画像処理による外観検査が難しい訳

最近訪問したユーザーさまで伺った話。

  • 作るのは自動化できており、材料だけ投入しておけば、どんどんできる。しかし検査については「1個いくら」でコストがかかるためたいへん。生産量が増えると・・・。
  • さまざまなメーカーの画像処理装置を投入してみた。が、運用できているのは「位置決め」と「(一部分の)寸法計測」のみ。「外観検査」は結局流出してしまうので、目視で対応している。

これらの話は「ごく一部」ではなく、私がお話を伺ったほとんどの現場が同様で、製造業における部品コストの大きな部分を「検査工数」が占めていると思われます。

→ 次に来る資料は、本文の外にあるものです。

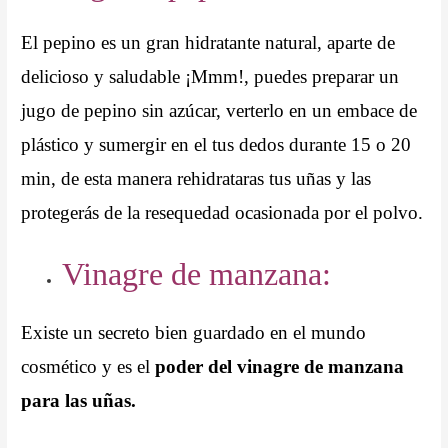
El pepino es un gran hidratante natural, aparte de
delicioso y saludable ¡Mmm!, puedes preparar un
jugo de pepino sin azúcar, verterlo en un embace de
plástico y sumergir en el tus dedos durante 15 o 20
min, de esta manera rehidrataras tus uñas y las
protegerás de la resequedad ocasionada por el polvo.
Vinagre de manzana:
Existe un secreto bien guardado en el mundo
cosmético y es el
poder del vinagre de manzana
para las uñas.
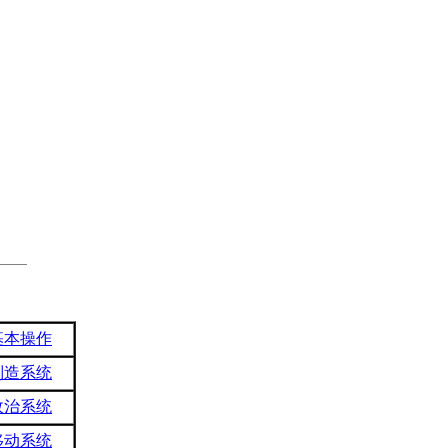
基本操作
制造系统
政治系统
移动系统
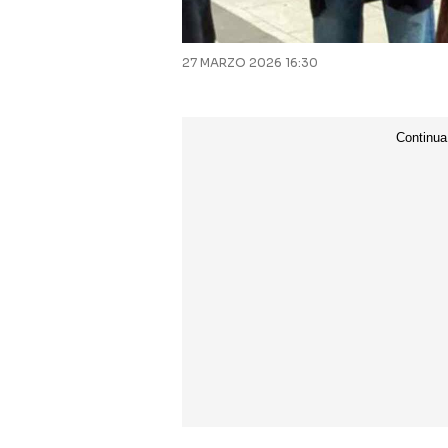
27 MARZO 2026 16:30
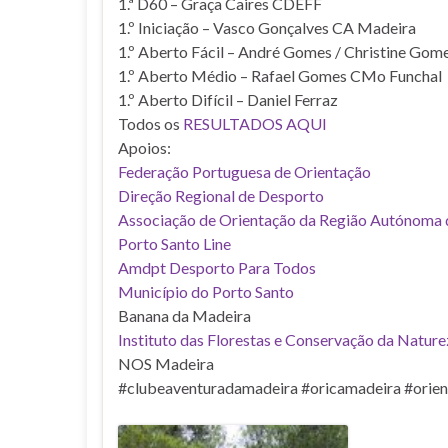
1.ª D60 – Graça Caires CDEFF
1.º Iniciação – Vasco Gonçalves CA Madeira
1.º Aberto Fácil – André Gomes / Christine Go
1.º Aberto Médio – Rafael Gomes CMo Funchal
1.º Aberto Difícil – Daniel Ferraz
Todos os
RESULTADOS AQUI
Apoios:
Federação Portuguesa de Orientação
Direção Regional de Desporto
Associação de Orientação da Região Autónoma
Porto Santo Line
Amdpt Desporto Para Todos
Município do Porto Santo
Banana da Madeira
Instituto das Florestas e Conservação da Natur
NOS Madeira
#clubeaventuradamadeira #oricamadeira #orien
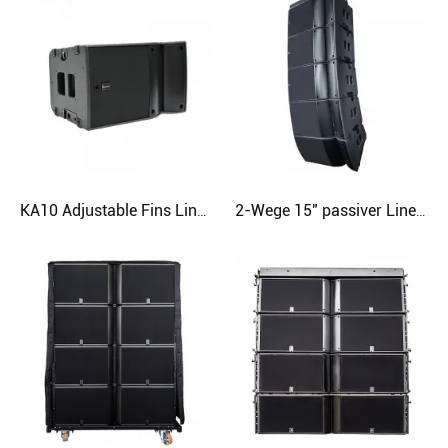
KA10 Adjustable Fins Line Array 2-Wege-10-Zoll-Passivlautsprecher
2-Wege 15" passiver Line-Array-Lautsprecher mit flexiblem Layout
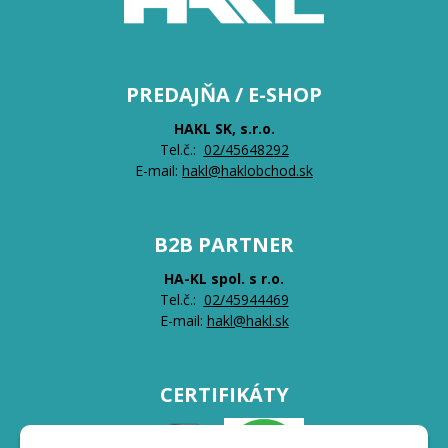
PREDAJŇA / E-SHOP
HAKL SK, s.r.o.
Tel.č.:
0
2/45648292
E-mail:
hakl@haklobchod.sk
B2B PARTNER
HA-KL spol. s r.o.
Tel.č.:
0
2/45944469
E-mail:
hakl@hakl.sk
CERTIFIKÁTY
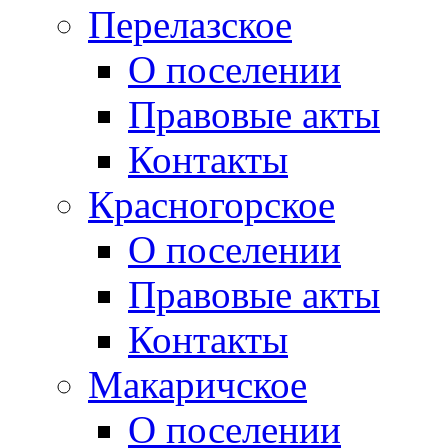
Перелазское
О поселении
Правовые акты
Контакты
Красногорское
О поселении
Правовые акты
Контакты
Макаричское
О поселении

某メーカーが「画像処理25年」と謳っていますが、ほんとうに価値のあるものであるならばもっと普及していてもいいはず。ところが実際はそうではありません。「外観検査」はそれほど甘くない。

比較的うまくいきやすい「位置決め」「寸法計測」と、「外観検査」の最大の違いは「すべてを見ないといけない」という点。たとえ仕様書にあがっていない「想定外の欠陥」でも検出できなければ「流出」です。外観検査では「検査項目」なんてものは意味を成さないのです。「すべて」を検査しなければならないのです。

それを「検査項目ごとに」「照明はこれを使って」「アルゴリズムはこう作って」「許容値はここまでで」とやるのが定石とされてきたからうまくいかない。手間ばっかりかかった上に流出する。

結局、外観検査は「良品と同じならOK、良品と違うところがあればNG」に尽きると思います。
この考え方で

  1. 厳しく検査して「良品」だけを選別する。これはそのまま出荷。
  2. 「良品」とされなかった分だけを目視にて検査し、人の判断で「良品としてよいもの」を選別する。

しか、品質確保と検査工数削減を両立させる方法はないと思います。

「良品だけ」が選別できない、選別できたとしてもあまりに少ないならば、外観検査の自動化にはトライしないほうが無難です。製品のバラツキが大きいともいえるため、製造工程の改善にコストをかけるほうが有意義だと思います。